• What you have to do
Reproduce every record below word for word and include no pictures.

◇ ◇ ◇ ◇ ◇ ◇ ◇

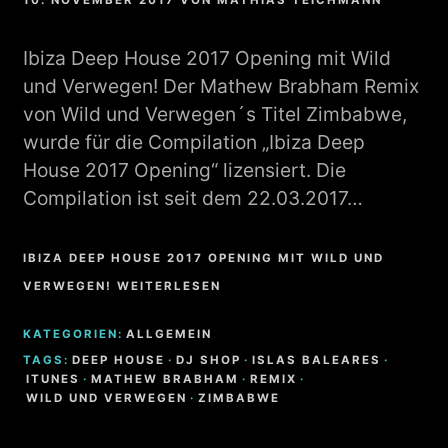
10. NOVEMBER 2017
VON
MATHIAS TEICHMANN
Ibiza Deep House 2017 Opening mit Wild
und Verwegen! Der Mathew Brabham Remix
von Wild und Verwegen´s Titel Zimbabwe,
wurde für die Compilation „Ibiza Deep
House 2017 Opening“ lizensiert. Die
Compilation ist seit dem 22.03.2017…
IBIZA DEEP HOUSE 2017 OPENING MIT WILD UND
VERWEGEN! WEITERLESEN
KATEGORIEN:
ALLGEMEIN
TAGS:
DEEP HOUSE
·
DJ SHOP
·
ISLAS BALEARES
·
ITUNES
·
MATHEW BRABHAM
·
REMIX
·
WILD UND VERWEGEN
·
ZIMBABWE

◇ ◇ ◇ ◇ ◇ ◇ ◇

• Your response
10. NOVEMBER 2017
VON
MATHIAS TEICHMANN
Ibiza Deep House 2017 Opening mit Wild
und Verwegen! Der Mathew Brabham Remix
von Wild und Verwegen´s Titel Zimbabwe,
wurde für die Compilation „Ibiza Deep
House 2017 Opening“ lizensiert. Die
Compilation ist seit dem 22.03.2017…
IBIZA DEEP HOUSE 2017 OPENING MIT WILD UND
VERWEGEN! WEITERLESEN
KATEGORIEN:
ALLGEMEIN
TAGS:
DEEP HOUSE
·
DJ SHOP
·
ISLAS BALEARES
·
ITUNES
·
MATHEW BRABHAM
·
REMIX
·
WILD UND VERWEGEN
·
ZIMBABWE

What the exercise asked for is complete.